*And the rap drama with improperly utilizing black history icons has been increasing as of late.
Therefore, it has critics wondering if today’s rap artists have lost touch with black historymakers?
Earlier this year Minaj bent history with a controversial cover to her single, “Lookin A$$…” with altered iconic photo of Malcolm X looking outside a window with a rifle in his hand.
“I don’t want to say today’s rappers are not educated about black history, but they don’t seem as aware as rap generations before them,” said Jermaine Hall, editor-in-chief of Vibe, the hip-hop magazine and website.
Hall said today’s youth haven’t experienced the same racial struggles, “They’re sort of getting further and further away from the civil rights movement.” Although, racial discrimination and racial profiling is still very much so institutionalized.
“In the ’80s, whether it was KRS-One, Public Enemy, or the Native Tongues, that entire movement, it was very in tune with black history,” Hall said. “They knew everything about Malcolm, about Martin, about Rosa Parks.

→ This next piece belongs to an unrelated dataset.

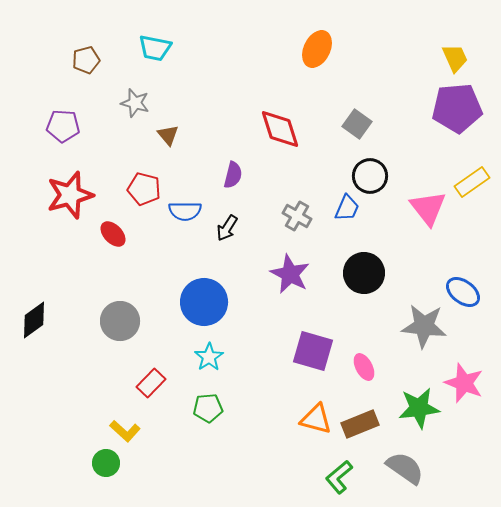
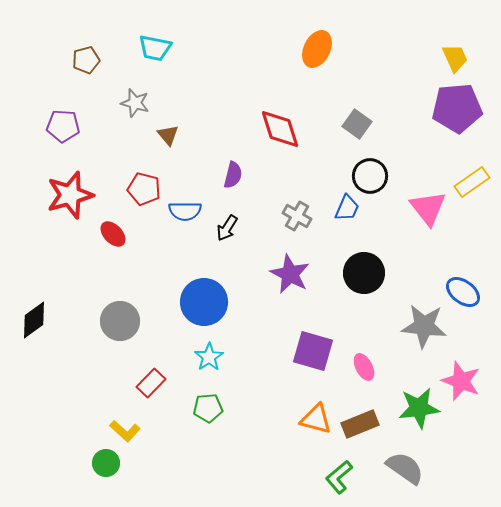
pink star at (464, 383): moved 3 px left, 2 px up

Now, the new rappers just aren’t as in tune.”
Minaj apologized with, “if the meaning of the photo was misconstrued.” Wayne wrote to the Till family to “acknowledge your hurt, as well as the letter you sent to me via your attorneys.” Simmons was the only one to say, “I am sincerely sorry.”
Jasiri X, a conscious rapper — focusing on black empowerment and social issues, said many of today’s mainstream rappers use images of revolutionary black icons to promote an anti-establishment image.

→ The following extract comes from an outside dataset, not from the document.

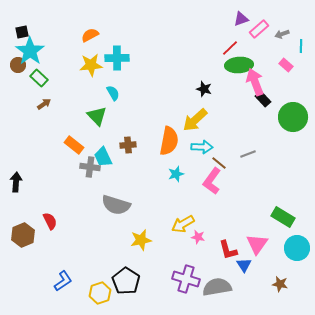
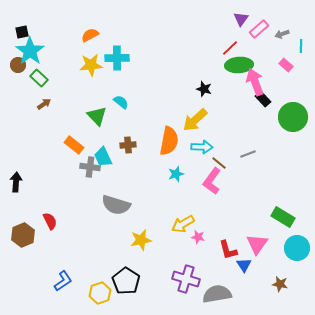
purple triangle at (241, 19): rotated 35 degrees counterclockwise
cyan semicircle at (113, 93): moved 8 px right, 9 px down; rotated 21 degrees counterclockwise
gray semicircle at (217, 287): moved 7 px down
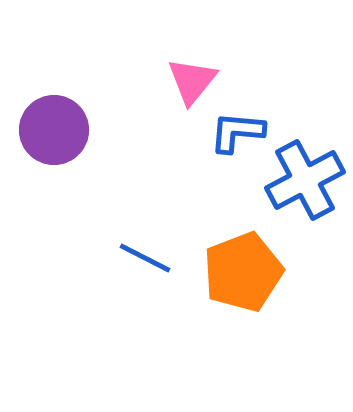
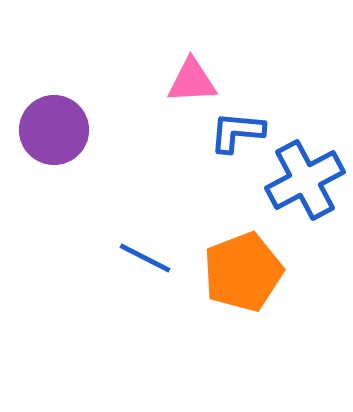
pink triangle: rotated 48 degrees clockwise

“All the while, they’re being funded and pushed by major corporations,” he said. “I see Nikki and other artists, whether Kanye or Jay-Z, adopting these revolutionary images or using a clip or saying their name, but never practice the principles which these revolutionaries gave their lives for.”
Hip-hop music started in the 1970s to express different social and black experiences.
“Not only did it sound funky but it helped raise our consciousness,” Davey wrote on his website.
Now a money-obsessed industry, speaking of black icons like Malcolm X and Harriet Tubman in a hip-hop space used to be about raising consciousness.
“We see a lot of things going on with our young people, and we don’t feel like we are teaching them values that can compete with the way the value of money is ingrained in our culture,” Bakari Kitwana said. “Everything is just focused on money. If you can get money, whatever else you’re doing doesn’t matter.”
He continued with, “It’s reached a crisis point,” he said. “I came up in the ’70s and ’80s, and greed has always been present, but I don’t think I’ve ever seen it like it is now.”
Paradise Gray agreed with — who performed in the 1980s with the Afrocentric rap group X Clan.
“Mainstream rap music has lost its reverence for anything besides money,” Gray said. Today’s rappers threaten to kill people who disrespect them, “but they sit back and let you disrespect our legacy, our culture, our history,” he said.
He continued with:
“What,” Gray asked, “will the disrespect of your humanity and your blackness cost you?”